◆ ENTRIES PROVIDED:
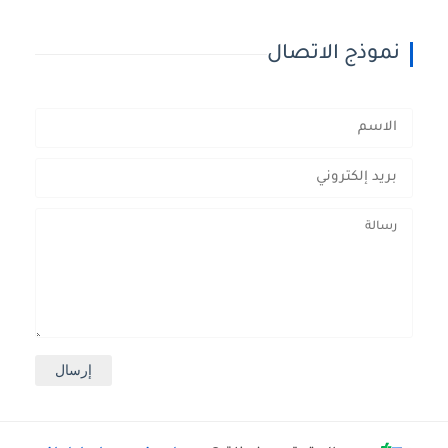
نموذج الاتصال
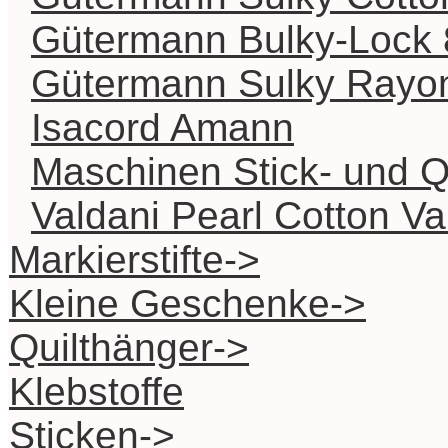
Gütermann Bulky-Lock 
Gütermann Sulky Rayo
Isacord Amann
Maschinen Stick- und Q
Valdani Pearl Cotton Va
Markierstifte->
Kleine Geschenke->
Quilthänger->
Klebstoffe
Sticken->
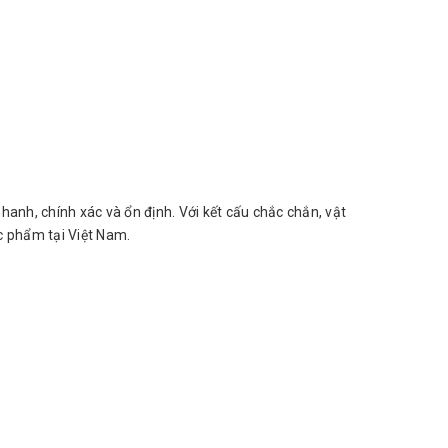
anh, chính xác và ổn định. Với kết cấu chắc chắn, vật
c phẩm tại Việt Nam.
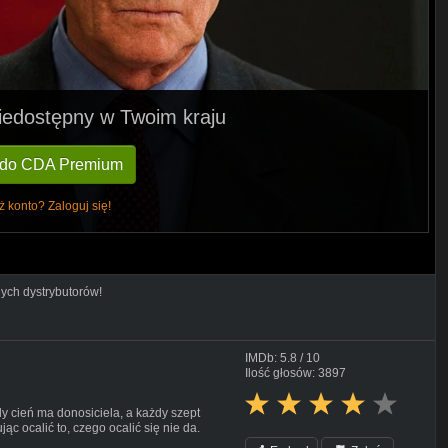
 niedostępny w Twoim kraju
 do CDA Premium
ż konto? Zaloguj się!
nych dystrybutorów!
IMDb: 5.8 / 10
Ilość głosów: 3897
y cień ma donosiciela, a każdy szept
c ocalić to, czego ocalić się nie da.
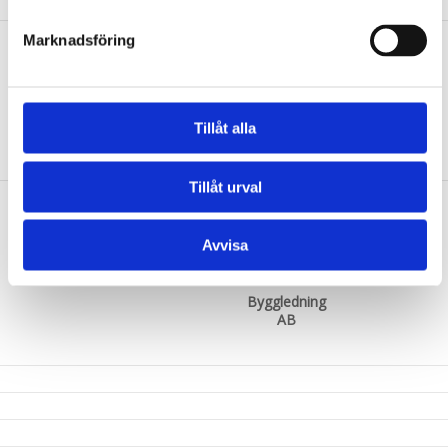
Marknadsföring
Tillåt alla
Tillåt urval
Sextum
Besiktning
Avvisa
&
Byggledning
AB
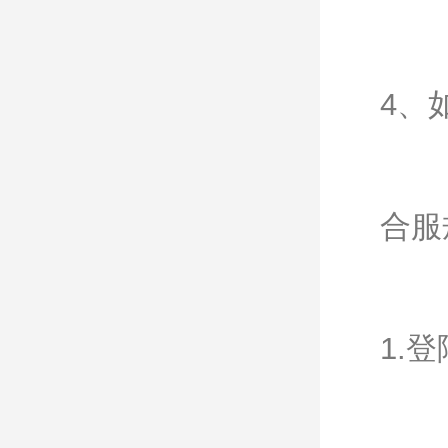
4、
合服
1.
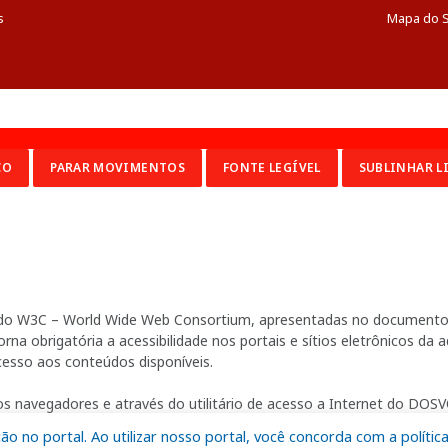
s
Mapa do S
CO
PARAR MOVIMENTOS
FONTE LEGÍVEL
SUBLINHAR L
ia do W3C – World Wide Web Consortium, apresentadas no documento 
na obrigatória a acessibilidade nos portais e sítios eletrônicos da
cesso aos conteúdos disponíveis.
s navegadores e através do utilitário de acesso a Internet do DOSVO
 no portal. Ao utilizar nosso portal, você concorda com a polític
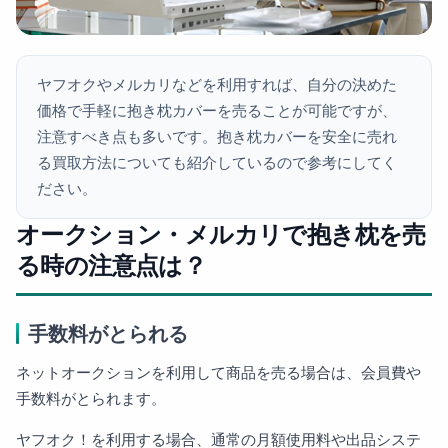
ヤフオクやメルカリなどを利用すれば、自分の決めた
価格で手軽に抱き枕カバーを売ることが可能ですが、
注意すべき点も多いです。抱き枕カバーを安全に売れ
る買取方法についても紹介しているので参考にしてく
ださい。
オークション・メルカリで抱き枕を売
る時の注意点は？
手数料がとられる
ネットオークションを利用して商品を売る場合は、会員費や
手数料がとられます。
ヤフオク！を利用する場合、通常の月額使用料や出品システ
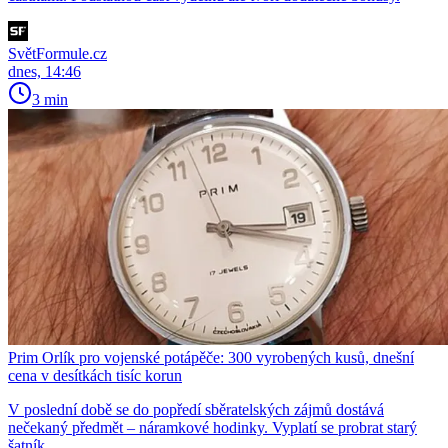
SvětFormule.cz
dnes, 14:46
3 min
Prim Orlík pro vojenské potápěče: 300 vyrobených kusů, dnešní
cena v desítkách tisíc korun
V poslední době se do popředí sběratelských zájmů dostává
nečekaný předmět – náramkové hodinky. Vyplatí se probrat starý
šatník.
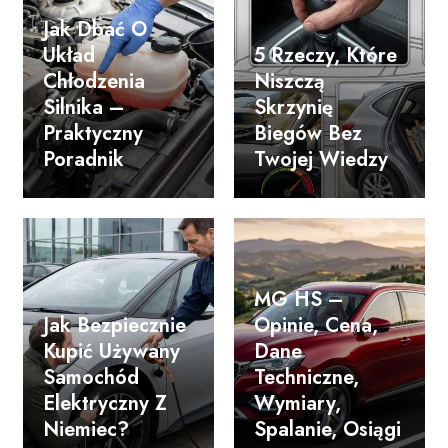
Jak Dbać O
Układ
5 Rzeczy, Które
Chłodzenia
Niszczą
Silnika –
Skrzynię
Praktyczny
Biegów Bez
Poradnik
Twojej Wiedzy
MG HS –
Jak Bezpiecznie
Opinie, Cena,
Kupić Używany
Dane
Samochód
Techniczne,
Elektryczny Z
Wymiary,
Niemiec?
Spalanie, Osiągi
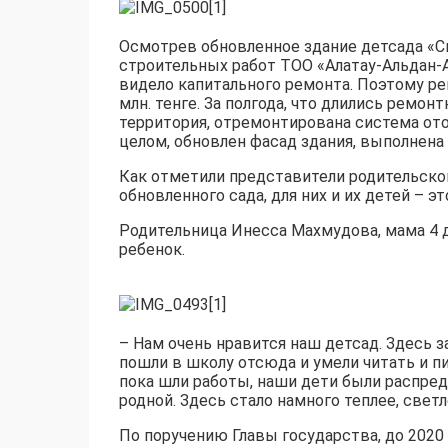
Осмотрев обновленное здание детсада «Ск
строи­тельных работ ТОО «А­латау-Альдан-А
видело капитального ремон­та. Поэтому р
млн. тенге. За полгода, что дл­ились ремо
территория, отремон­тирована система ото­
целом, обновлен фасад здания, выполнена 
Как отметили предста­вители родительск
обновленн­ого сада, для них и их детей – э
Родительница Инесса Махмудова, мама 4 де
ребенок.
– Нам очень нравится наш детсад. Здесь 
пошли в школу отсюда и уме­ли читать и п
пока шли работы, наши дети были распреде
родной. Здесь стало намного теплее, светл
По поручению Главы государства, до 202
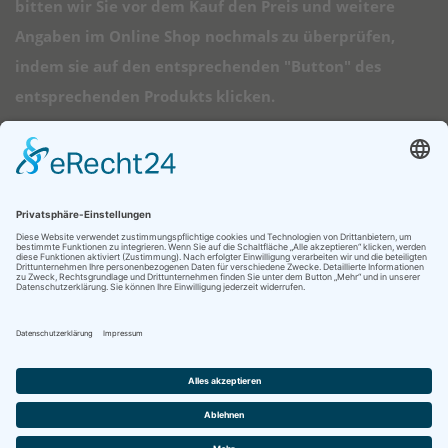
bitten wir Sie vor dem Kauf den Preis und weitere
Angaben im Online Shop nochmals zu überprüfen,
indem sie auf den entsprechenden "Button" des
entsprechenden Produkts klicken.
➠ Direktlinks
Longboard Anfänger
Alle Longboards
Mini Longboards
Elektro Longboards
Ratgeber
© 2026 - Longboard Kauf - Diese Seite läuft mit dem Affiliate Theme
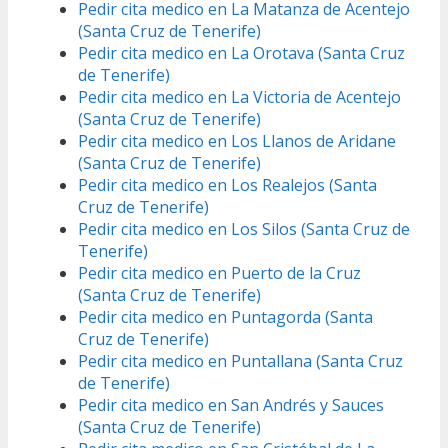
Pedir cita medico en La Matanza de Acentejo
(Santa Cruz de Tenerife)
Pedir cita medico en La Orotava (Santa Cruz
de Tenerife)
Pedir cita medico en La Victoria de Acentejo
(Santa Cruz de Tenerife)
Pedir cita medico en Los Llanos de Aridane
(Santa Cruz de Tenerife)
Pedir cita medico en Los Realejos (Santa
Cruz de Tenerife)
Pedir cita medico en Los Silos (Santa Cruz de
Tenerife)
Pedir cita medico en Puerto de la Cruz
(Santa Cruz de Tenerife)
Pedir cita medico en Puntagorda (Santa
Cruz de Tenerife)
Pedir cita medico en Puntallana (Santa Cruz
de Tenerife)
Pedir cita medico en San Andrés y Sauces
(Santa Cruz de Tenerife)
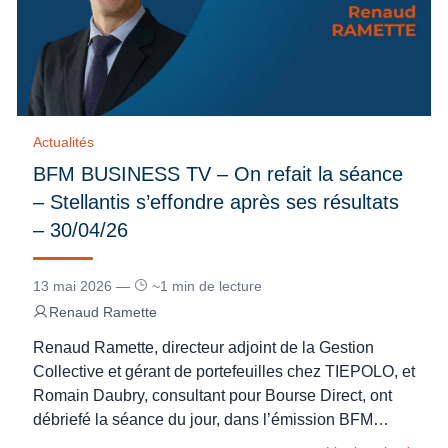
Actualités
BFM BUSINESS TV – On refait la séance
– Stellantis s’effondre après ses résultats
– 30/04/26
13 mai 2026 —
~1 min de lecture
Renaud Ramette
Renaud Ramette, directeur adjoint de la Gestion
Collective et gérant de portefeuilles chez TIEPOLO, et
Romain Daubry, consultant pour Bourse Direct, ont
débriefé la séance du jour, dans l’émission BFM…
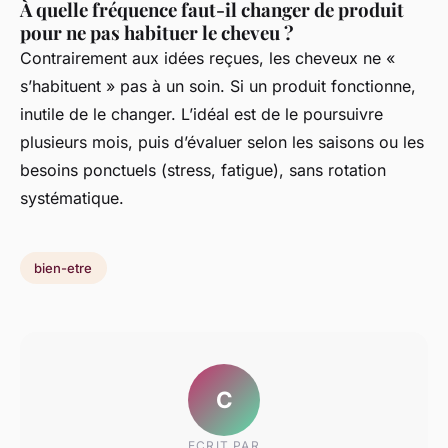
À quelle fréquence faut-il changer de produit
pour ne pas habituer le cheveu ?
Contrairement aux idées reçues, les cheveux ne «
s’habituent » pas à un soin. Si un produit fonctionne,
inutile de le changer. L’idéal est de le poursuivre
plusieurs mois, puis d’évaluer selon les saisons ou les
besoins ponctuels (stress, fatigue), sans rotation
systématique.
bien-etre
C
ECRIT PAR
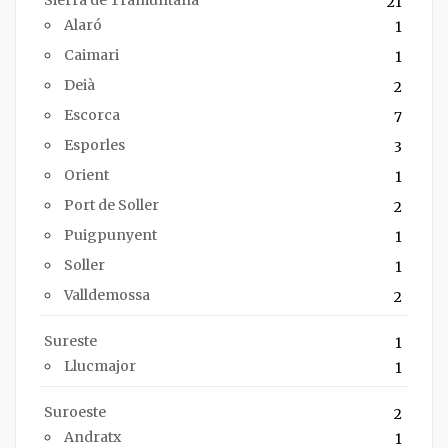
Sierra de Tramuntana
21
Alaró
1
Caimari
1
Deià
2
Escorca
7
Esporles
3
Orient
1
Port de Soller
2
Puigpunyent
1
Soller
1
Valldemossa
2
Sureste
1
Llucmajor
1
Suroeste
2
Andratx
1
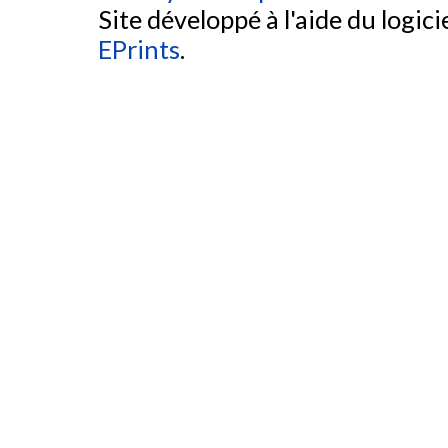
Site développé à l'aide du logicie
EPrints
.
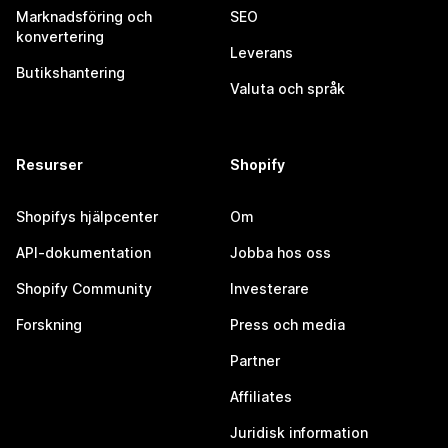
Marknadsföring och
SEO
konvertering
Leverans
Butikshantering
Valuta och språk
Resurser
Shopify
Shopifys hjälpcenter
Om
API-dokumentation
Jobba hos oss
Shopify Community
Investerare
Forskning
Press och media
Partner
Affiliates
Juridisk information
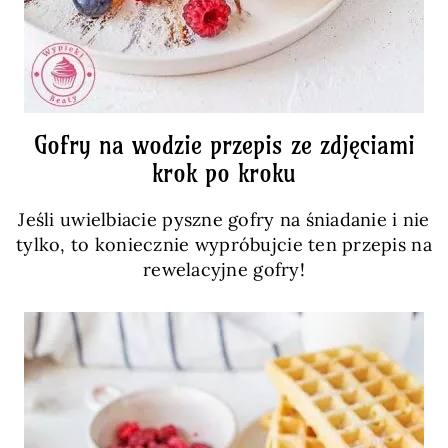
Gofry na wodzie przepis ze zdjęciami
krok po kroku
Jeśli uwielbiacie pyszne gofry na śniadanie i nie
tylko, to koniecznie wypróbujcie ten przepis na
rewelacyjne gofry!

◆ TASK DETAILS: Return only the number of lines in the preceding records that contain the string "Longboards".

◆ TASK OUTPUT: 3